- **TASK DESCRIPTION**: From the line with "Каталог (756, 2484)" down to the final line of the records below, retype everything exactly and leave out the rest.

DATA FOR THE TASK START

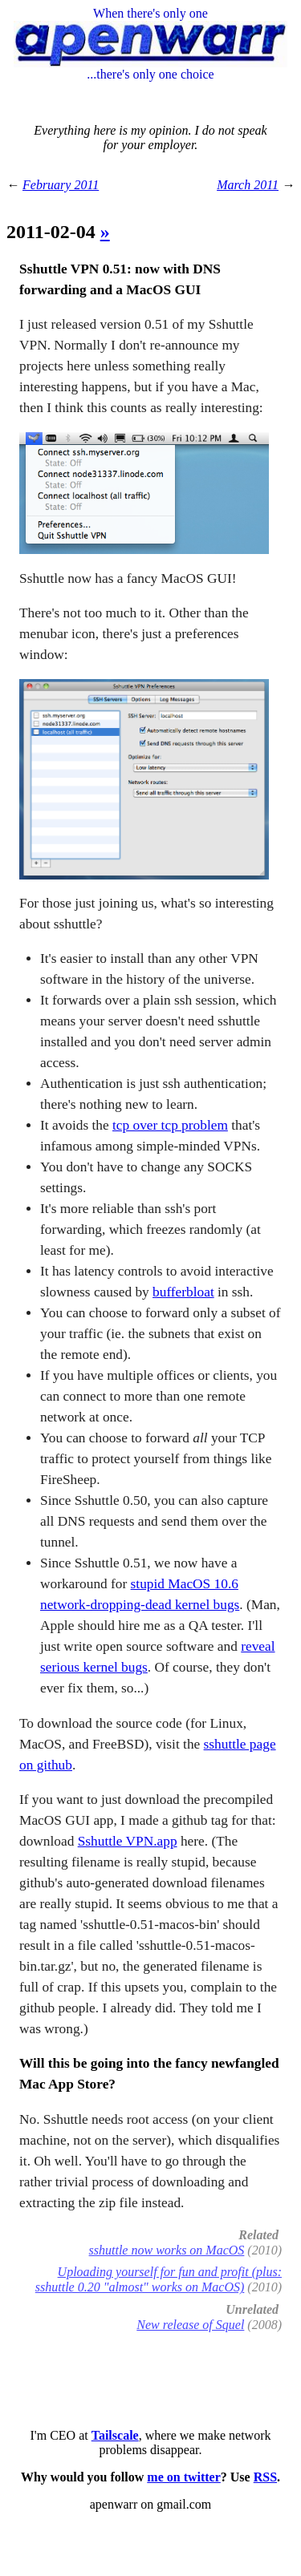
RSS (265, 2477)
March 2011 (248, 185)
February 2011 (60, 185)
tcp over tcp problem (170, 1125)
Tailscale (115, 2435)
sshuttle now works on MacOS (167, 2250)
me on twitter (184, 2477)
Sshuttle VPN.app (127, 1841)
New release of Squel (190, 2324)
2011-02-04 (53, 231)
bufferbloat (183, 1292)
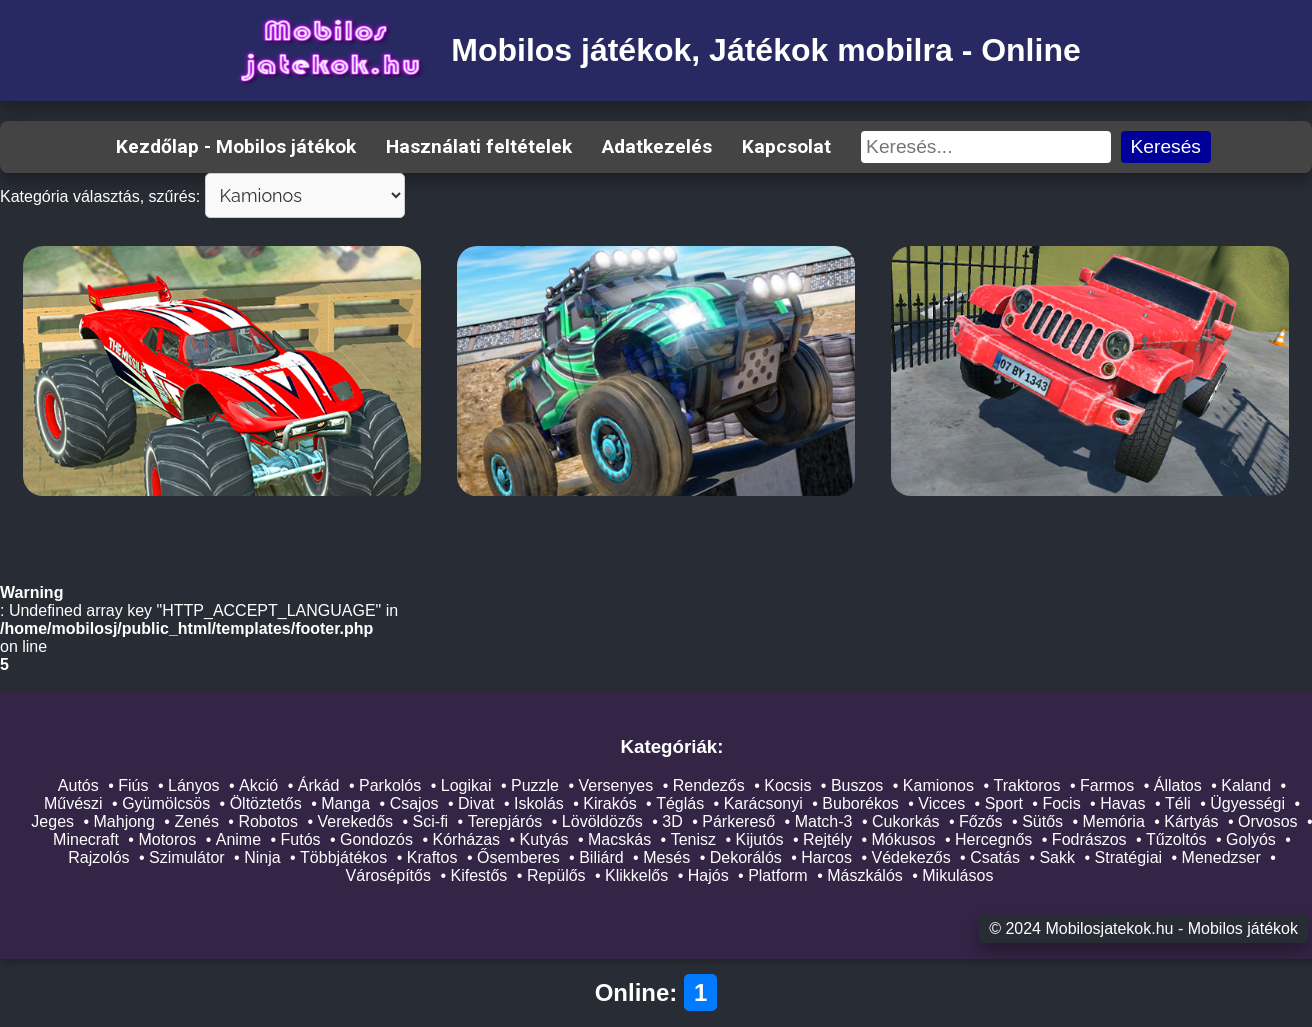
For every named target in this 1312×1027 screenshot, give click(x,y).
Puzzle (535, 785)
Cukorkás (906, 821)
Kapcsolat (786, 146)
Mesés (666, 857)
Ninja (262, 857)
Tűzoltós (1176, 839)
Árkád (319, 785)
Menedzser (1221, 857)
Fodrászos (1089, 839)
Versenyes (616, 785)
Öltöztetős (266, 803)
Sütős (1042, 821)
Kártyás (1191, 821)
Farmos (1107, 785)
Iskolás (539, 803)
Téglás (680, 803)
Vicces (941, 803)
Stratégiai (1129, 857)
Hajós (708, 875)
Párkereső (738, 821)
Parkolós (390, 785)
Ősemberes (518, 857)
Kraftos (432, 857)
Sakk (1057, 857)
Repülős (556, 875)
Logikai (466, 785)
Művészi (73, 803)
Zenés (196, 821)
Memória (1114, 821)
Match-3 (824, 821)
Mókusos (903, 839)
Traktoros (1027, 785)
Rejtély (827, 839)
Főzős (981, 821)
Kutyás (544, 839)
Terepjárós (505, 821)
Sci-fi (431, 821)
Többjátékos (343, 857)
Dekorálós (746, 857)
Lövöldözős (602, 821)
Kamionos (938, 785)
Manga (345, 803)
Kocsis (787, 785)
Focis (1061, 803)
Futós (301, 839)
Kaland (1246, 785)
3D (672, 821)
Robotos (268, 821)
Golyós (1251, 839)
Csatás (995, 857)
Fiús (133, 785)
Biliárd (601, 857)
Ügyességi (1247, 803)
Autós (78, 785)
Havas (1122, 803)
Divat (476, 803)
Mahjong (124, 821)
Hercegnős (993, 839)
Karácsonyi (763, 803)
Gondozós (376, 839)
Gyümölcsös (166, 803)
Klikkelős (636, 875)
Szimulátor (187, 857)
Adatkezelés (657, 146)
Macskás (619, 839)
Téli (1178, 803)
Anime (238, 839)
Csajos (414, 803)
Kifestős (478, 875)
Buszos (857, 785)
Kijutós (760, 839)
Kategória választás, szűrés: (100, 196)
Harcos (826, 857)
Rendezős (709, 785)
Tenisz (693, 839)
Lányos (194, 785)
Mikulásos (957, 875)
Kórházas (467, 839)
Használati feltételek (479, 146)
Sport (1004, 803)
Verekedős (355, 821)
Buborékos (860, 803)
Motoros (167, 839)
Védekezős (910, 857)
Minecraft (86, 839)
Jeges (52, 821)
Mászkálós (865, 875)
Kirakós (609, 803)
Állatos (1178, 785)
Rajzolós (98, 857)
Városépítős (388, 875)
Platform (778, 875)
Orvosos (1268, 821)
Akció (258, 785)
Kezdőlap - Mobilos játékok (236, 146)
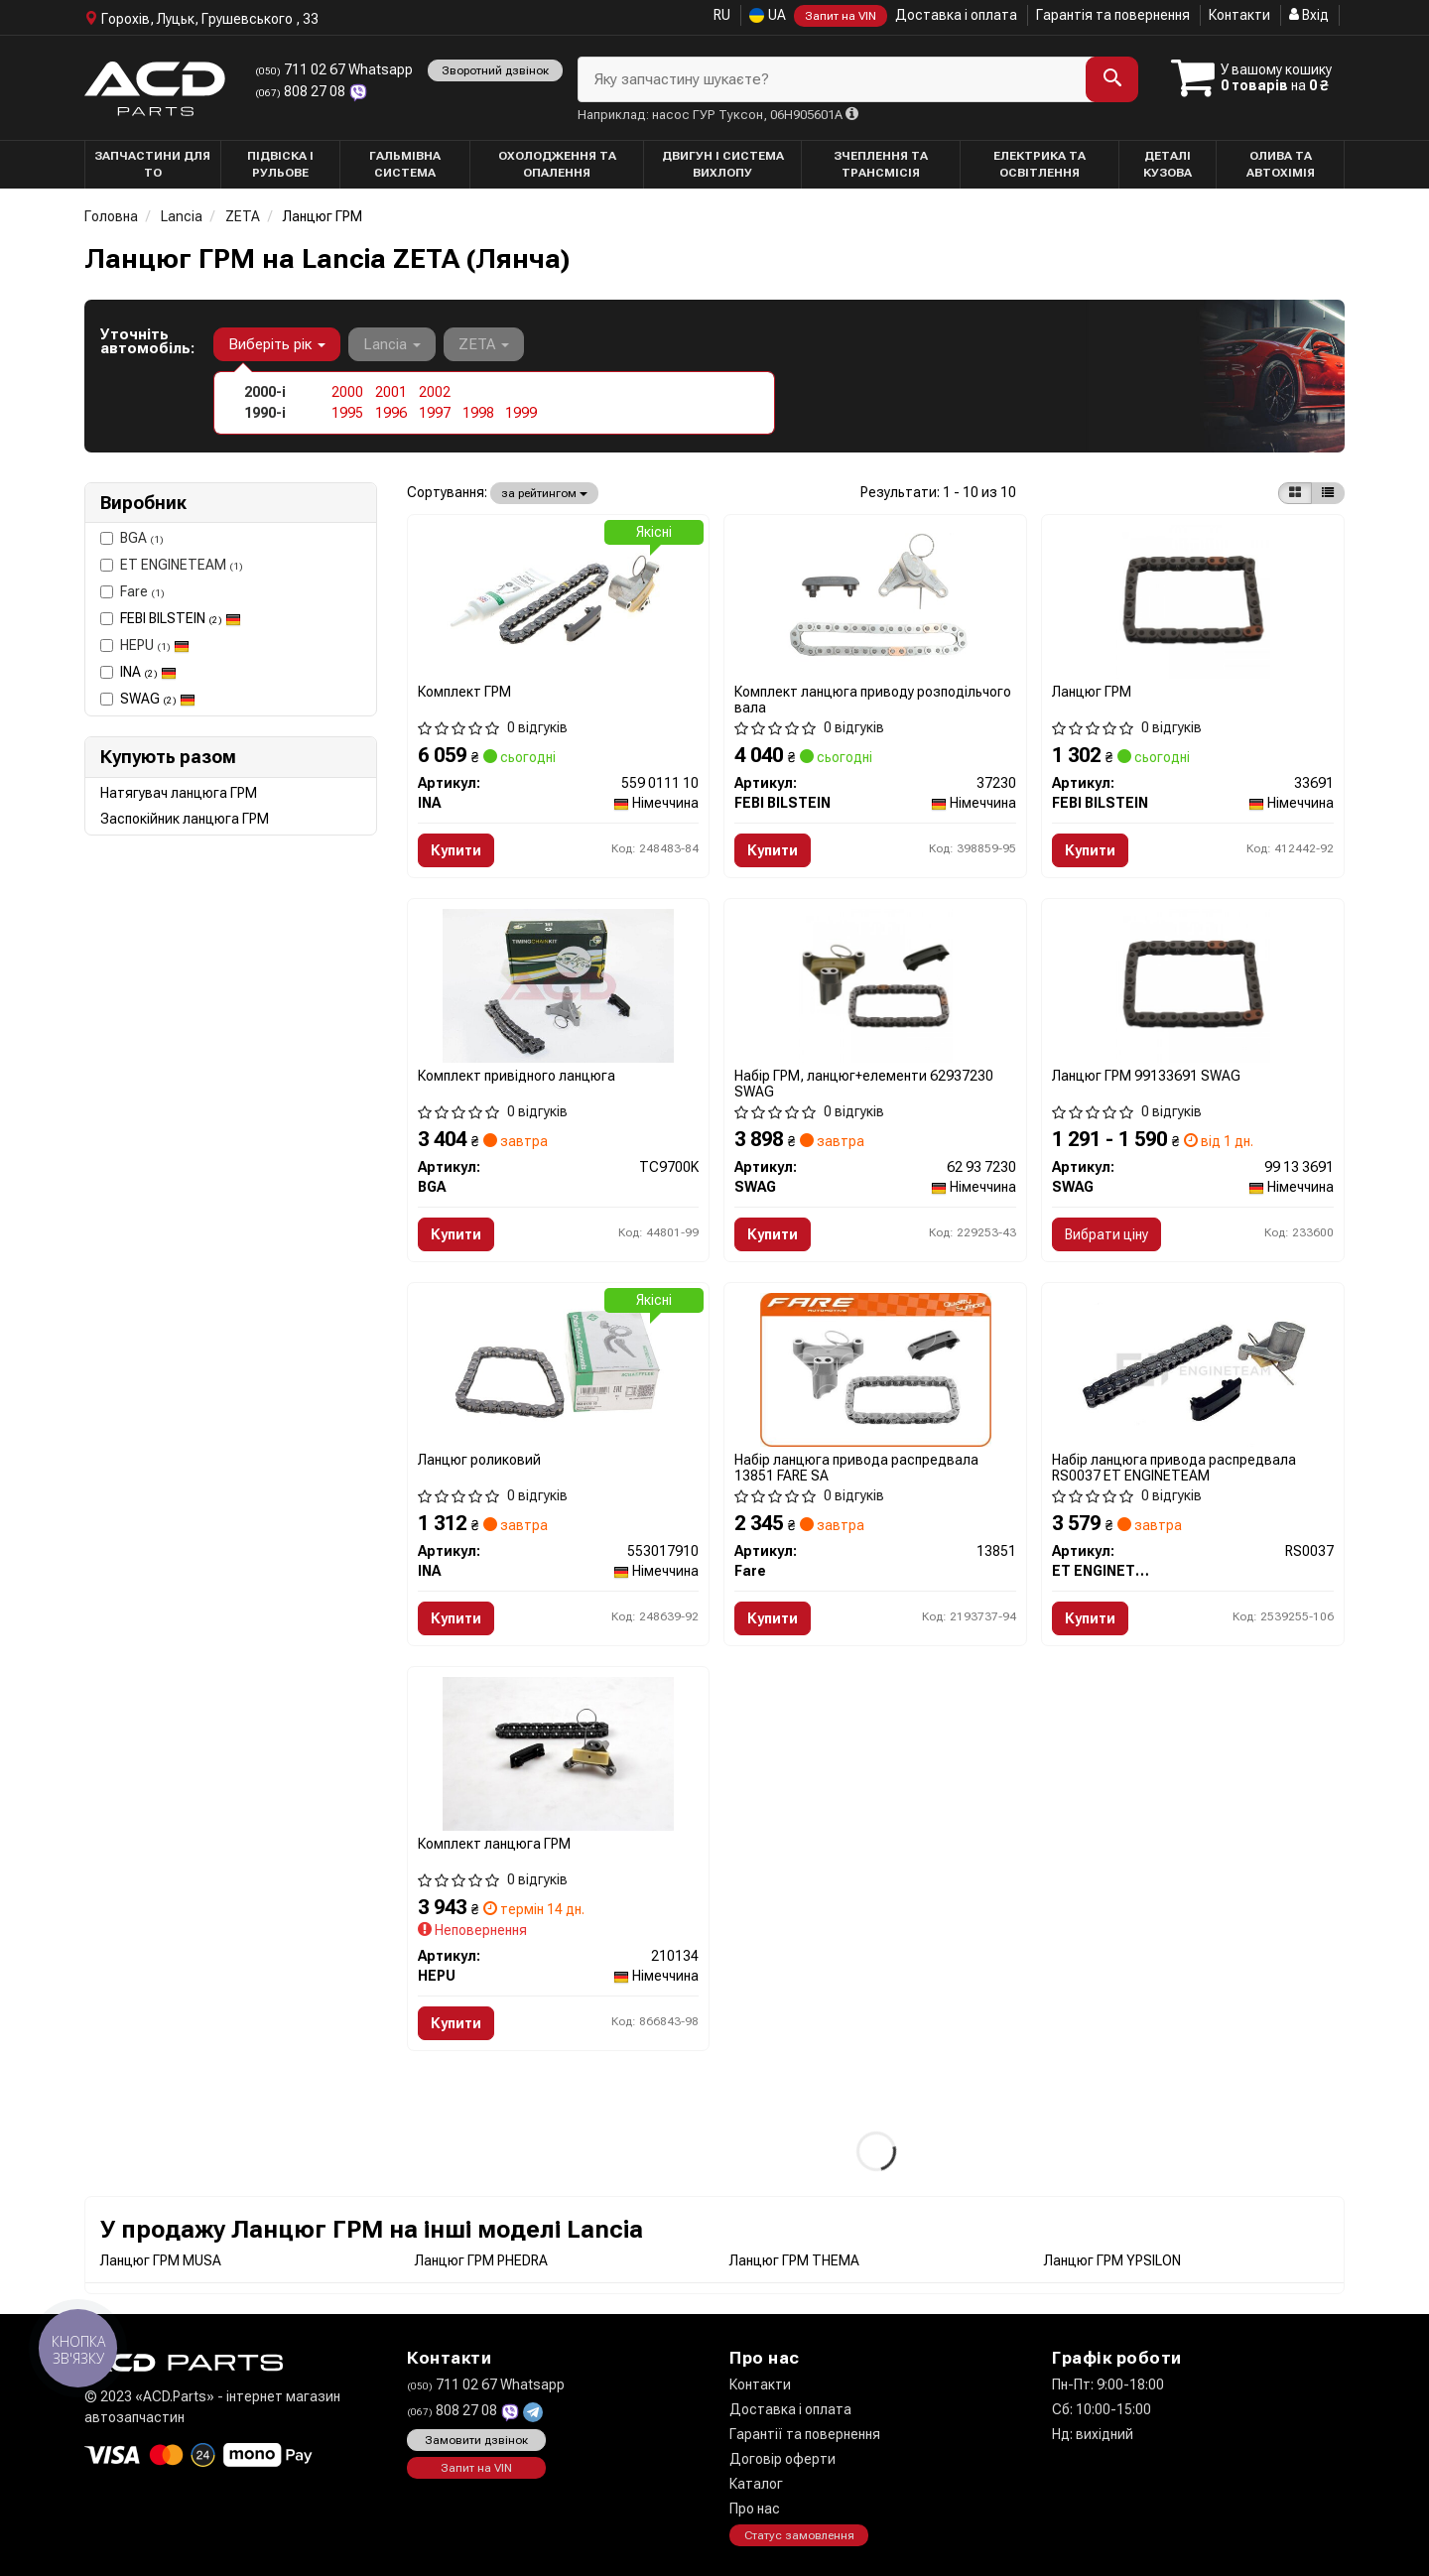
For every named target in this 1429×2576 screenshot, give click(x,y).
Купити (456, 850)
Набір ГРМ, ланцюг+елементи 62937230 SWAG (863, 1083)
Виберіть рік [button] (276, 344)
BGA (132, 538)
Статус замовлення (799, 2535)
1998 (478, 413)
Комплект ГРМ (464, 692)
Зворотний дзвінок (495, 70)
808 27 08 (301, 91)
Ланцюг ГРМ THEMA (794, 2260)
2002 (435, 392)
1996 (391, 413)
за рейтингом (544, 493)
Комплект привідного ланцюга (516, 1076)
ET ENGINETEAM (171, 565)
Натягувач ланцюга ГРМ (178, 793)
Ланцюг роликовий (479, 1460)
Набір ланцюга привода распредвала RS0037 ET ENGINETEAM (1174, 1467)
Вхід (1309, 15)
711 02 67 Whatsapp (334, 69)
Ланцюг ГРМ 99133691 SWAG (1146, 1076)
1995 (347, 413)
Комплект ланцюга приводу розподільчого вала (872, 699)
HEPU (145, 645)
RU (722, 15)
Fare (132, 591)
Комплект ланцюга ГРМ (494, 1844)
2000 (347, 392)
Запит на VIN (840, 16)
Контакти (1239, 15)
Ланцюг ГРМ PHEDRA (481, 2260)
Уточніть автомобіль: (147, 341)
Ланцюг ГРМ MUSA (160, 2260)
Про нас (754, 2508)
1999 (521, 413)
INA (148, 672)
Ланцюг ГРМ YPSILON (1112, 2260)
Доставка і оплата (956, 15)
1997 (435, 413)
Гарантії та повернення (804, 2434)
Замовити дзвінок (476, 2440)
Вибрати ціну (1106, 1234)
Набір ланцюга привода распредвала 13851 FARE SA (856, 1467)
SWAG (157, 699)
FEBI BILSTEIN (180, 618)
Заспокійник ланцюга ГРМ (184, 819)
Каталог (756, 2484)
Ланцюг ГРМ (1091, 692)
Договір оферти (782, 2459)
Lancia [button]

DATA FOR THE TASK END

- **RESULT**:
Каталог (756, 2484)
Ланцюг ГРМ (1091, 692)
Договір оферти (782, 2459)
Lancia [button]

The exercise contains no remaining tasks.